I was wrong anyway. The computer problem came with an electrical one -- now solved --in the wake of the plumber and his mate, not entirely their fault. All in all, though they did prove to be honest and were explicit themselves about their fiddling and how things work, it cost a bomb, that and the other circuitry. "Oh dear" again!
Moreover, the "ORL" (ear, nose, throat) enjoy himself and was also only too graphic in showing me bits and pieces from inside my cavities best outside them, but better left undisplayed.
Then he said, "Didn't you see my photos? What did you think?"
"What photos?"
"They're in the waiting room!"
"I wasn't, I was using your loo while you finished doing nasty things to the last person."
The man's mad. He didn't have a "summer of unknowing". He went to the States where he seems to have visited and come back with huge poster-pics of every canyon he could find. I told him what I thought of that: "You're extraordinary. You spend your whole working days getting up noses and digging around inside people's facial cavities with relish, then when you take a holiday you go and inspect the biggest holes in the ground you can!"
"I hadn't quite thought of it that way," he said, but they were superb photos.
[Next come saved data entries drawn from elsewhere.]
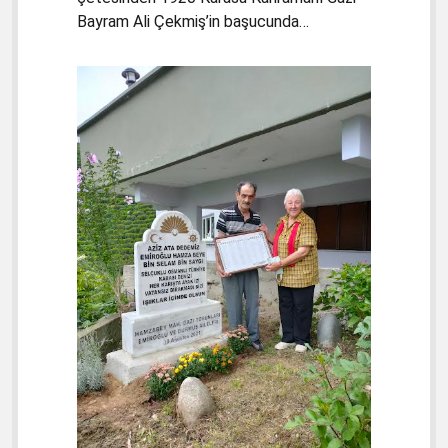
Bayram Ali Çekmiş’in başucunda…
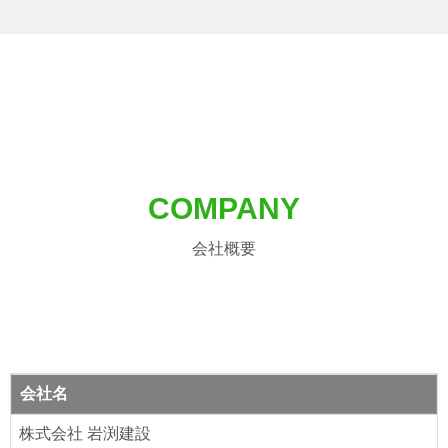
COMPANY
会社概要
会社名
株式会社 岩渕建設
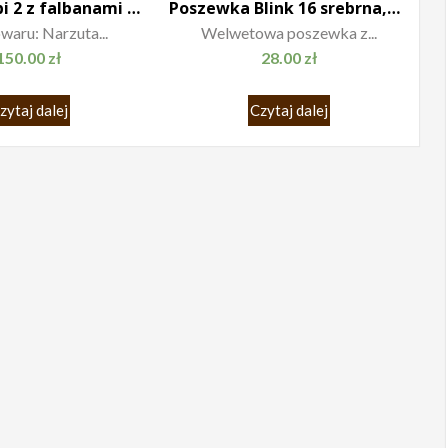
Narzuta Libi 2 z falbanami brudny róż
Poszewka Blink 16 srebrna,złota ważka
waru: Narzuta...
Welwetowa poszewka z...
150.00
zł
28.00
zł
zytaj dalej
Czytaj dalej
I haven't had time for a luxurious bath since the plumbers gave me the first hot water I've had around here since April. And that is wonderful. But I need to use more of it to clean up some other stuff before coming back to the log and getting very down and dirty.
I thought it'd be safer to warn you.


2:17:42 AM    your views? []

jeudi 22 septembre 2005
 

I've made a decision regarding iPods, with this year's Apple Expo (Fr) coming up and Paris inescapably plastered with advertisements for the newest Nano version on the best-selling theme.

This "pencil-thin" beauty and those iPod Minis strike me as ways of burning holes in your wallet or rainbow-coloured handbag, unless you are into fashion accessories. It's not their impressive technology I contest, but the pointlessness perhaps of paying such a sum (around 200 dollars) for just two GB of storage space when you could regard what I'd call a "proper" iPod as a wiser investment and true value for money.
Yet they sell, I've seen women everywhere in minis, and some men too. So for those who insist, recently one test given the Nano by Ars Technica featured insane things like running it over and dropping it from heights. What the Ars Techies didn't say, once it gave up the ghost, was how long they expected it to last in more reasonable hands.

Testing musical times

Some Apple Europe senior personnel know I'll for now spare log readers of any details of the latest "frank discussion" I've begun with them. It regards not the good quality of iPod hardware, but the dire things that can happen to iPods, caused sometimes by the very software the company releases for iTunes.
A few will know this isn't my first run-in with the company, while specialist sites such as MacFixit go deep into what manufacturers like to call "issues" -- a euphemism for nasty problems experienced by some customers -- and I've this week sent them a summary of mine and what others have told me about their own.
We'll see how this exchange goes.
In the meantime, just be warned that iPods are terrific but you should not join the throng of people buying one and expect to keep it in good working order unless you're ready to read more than Apple explains in the small booklet that comes with it.

I stay loyal to Apple in spite of an oft-noted tendency on Cupertino's part -- that's the company HQ in California for those who don't know -- to stop "thinking different" and use you and me as guinea-pigs. My 60 GB iPod works, more or less, but has refused to synch with my eMac for months following the release of one version of iTunes for Mac (I don't know how it's been for Windows users).

Here's a reminder for newcomers to such matters of 'Tedium and laudamus ... the basics of computer basics'. The annoying iPod fix I recommended in July didn't prove reliable in the longer term, so yet another piece of my Apple hardware is going off for repair, and the golden rule, good people -- back up your music and other crucial data -- holds good.
Never imagine you're safe. That's wrong.
Apple has released a support piece, 'How to back up your music in iTunes 5. Good on them. Don't argue, do it -- not just with your sound files -- and sleep soundly.
The Apple people know I'd prefer to be writing about music for you, not about ways to get into it and things that go wrong. I also no longer plan to listen and let you in on it by means, among others, of a 60 GB iPod when a third of that prodigious amount suits me fine. The 60 gigs will stay somewhere safer.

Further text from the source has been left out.